I don’t think that anyone should avoid it. People will choose not to pursue it, because what the role requires is a degree of risk-taking, an appetite for adversity and thick skin. It also requires self-motivation, with the ability to work long hours, think outside of the box and absorb information in a short period of time. For example, on a Tuesday, I may go from a clinical science meeting to a corporate business meeting and then a public relations meeting, all within four hours. As CEO, I am always being looked at to bring something new to the table for each of those meetings. This is the type of fluidity that’s required for someone who is sitting in the CEO chair.

What advice would you give to other women leaders to help their team to thrive?

My advice would be to embrace being a female leader. We don’t have to mirror our male colleagues — we’re not all the same, and we’re not expected to be. The most important thing is to embrace who you are and not look over your shoulder. There are plenty of times where women leaders try to deal with the emotion of the situation, whereas their male counterparts do not. On the contrary, men tend to look to solve the problem without attaching any emotional feelings to the situation. Sometimes, we need to leave our nurturing role and follow suit to get the job done in the most appropriate manner. Other times, we leverage our nurturing personality treat to lead our team to greatness.

How have you used your success to make the world a better place?

I work in biotech, and my goal is to bring innovative new treatments to market for people suffering from diseases that cause a decreased quality of life.

What are your “five things you wish that someone told you before you started,” and why? (Please share a story or example for each.)

Be yourself, and advocate for yourself.

You don’t have to work long hours to be successful.

Dress for success.

Feel free to ask questions.

If I had known these few things when first starting out in the professional world, I may not have felt so insecure in the early stages of my career. I was always afraid that I would look foolish or not measure up compared to my colleagues and peers. These five things have helped to propel me further in my career.

If you could inspire a movement that would bring the most amount of good for the greatest number of people, what would that be?

I’ve always been very passionate about helping single mothers, specifically working closely with them to help launch their educational and professional careers. As a single mother myself, I had the drive to get through school and build this career on my own. I’d love to help others to do the same.

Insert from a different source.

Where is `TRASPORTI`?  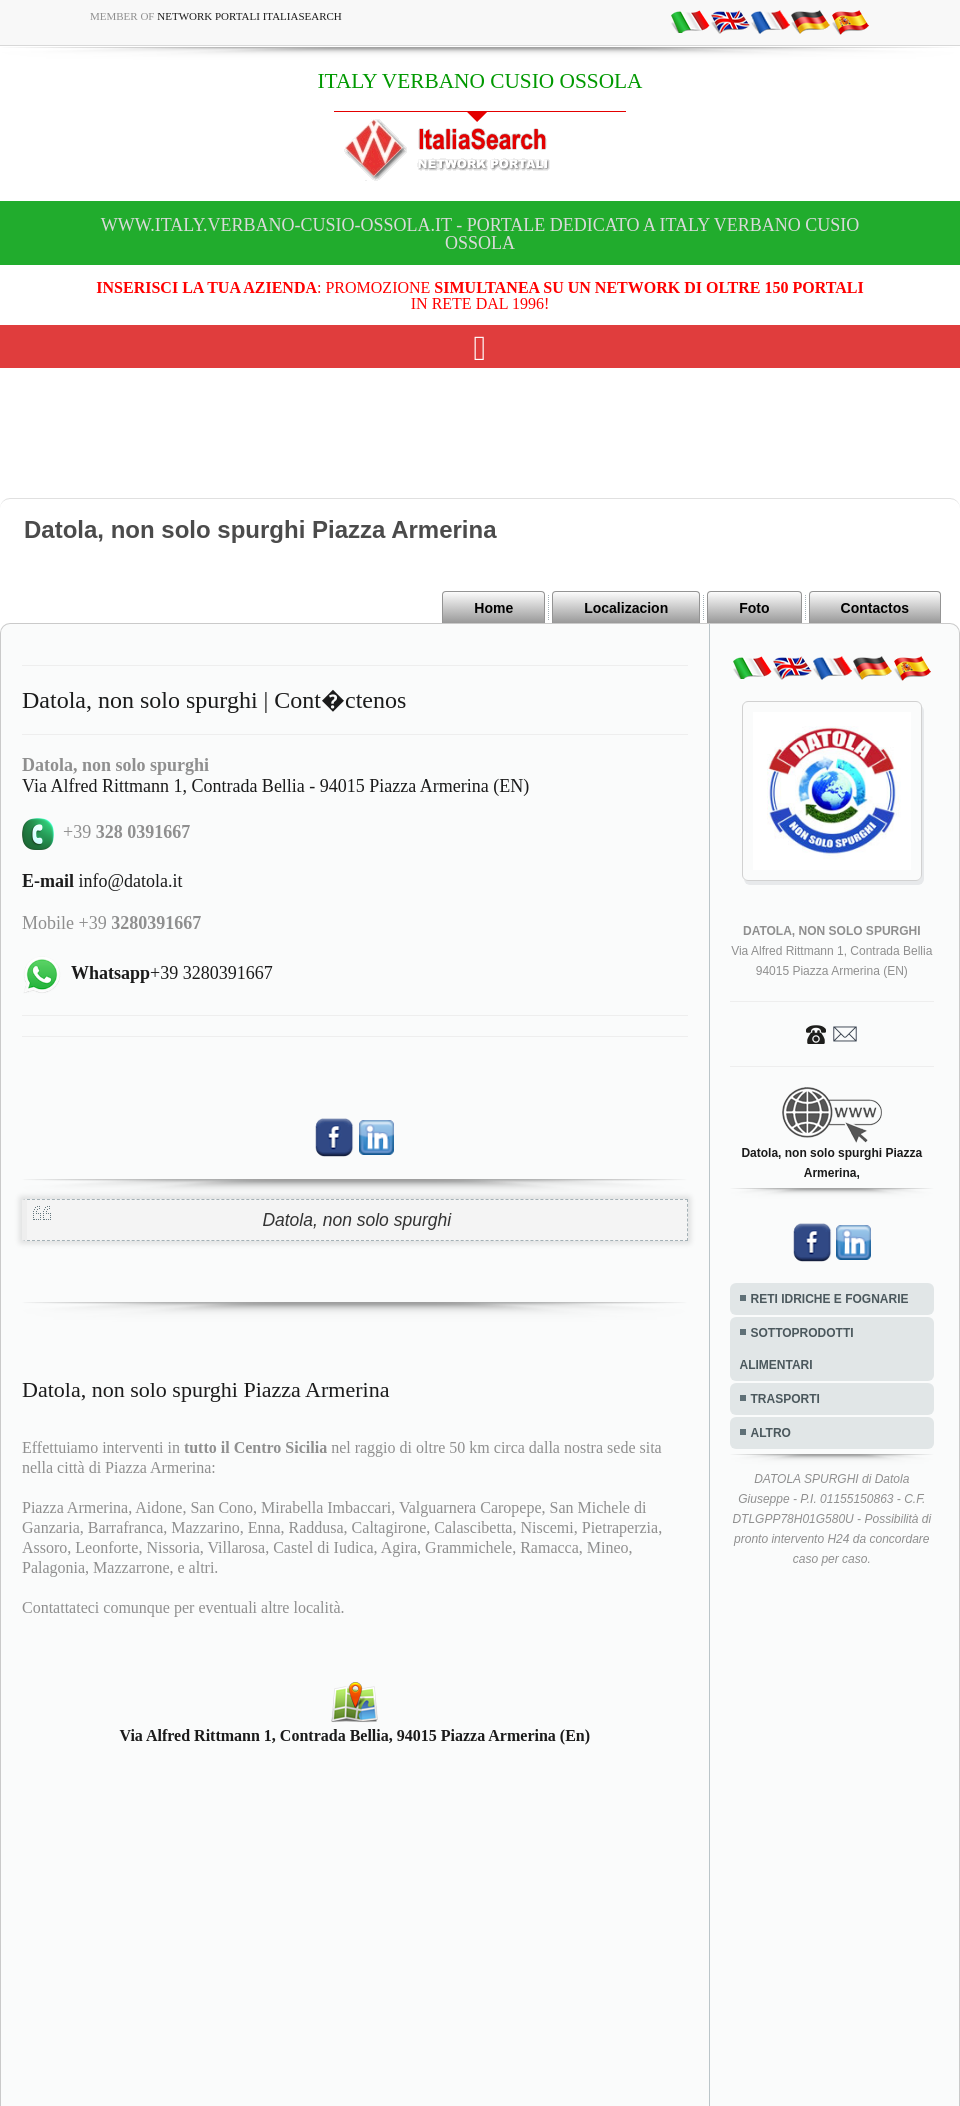 TRASPORTI is located at coordinates (785, 1399).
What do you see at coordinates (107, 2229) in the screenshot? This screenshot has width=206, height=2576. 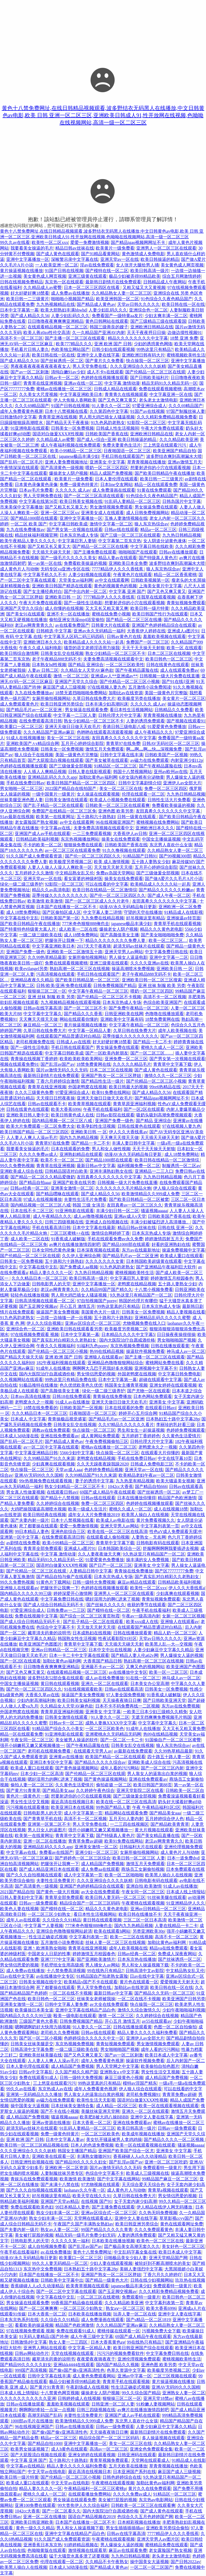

Can you please give us your favorite “life lesson quote”? Can you share how that was relevant to you in your life?

One of my favorite quotes is from Winston Churchill: “Now this is not the end. It is not even the beginning of the end. But it is, perhaps, the end of the beginning.” For me, this quote always signified hope. It also gives this notion that you don’t stop until you win.

Is there a person in the world, or in the U.S., with whom you would love to have a private breakfast or lunch with, and why?

I’d love to have lunch with Dr. Tom Frieden, the former head of the CDC. Tom is a physician with advanced training in infectious disease and public health. Given his background, I’d love to hear his thoughts about the current COVID-19 pandemic and how he would handle it. Tom is known for his early planning.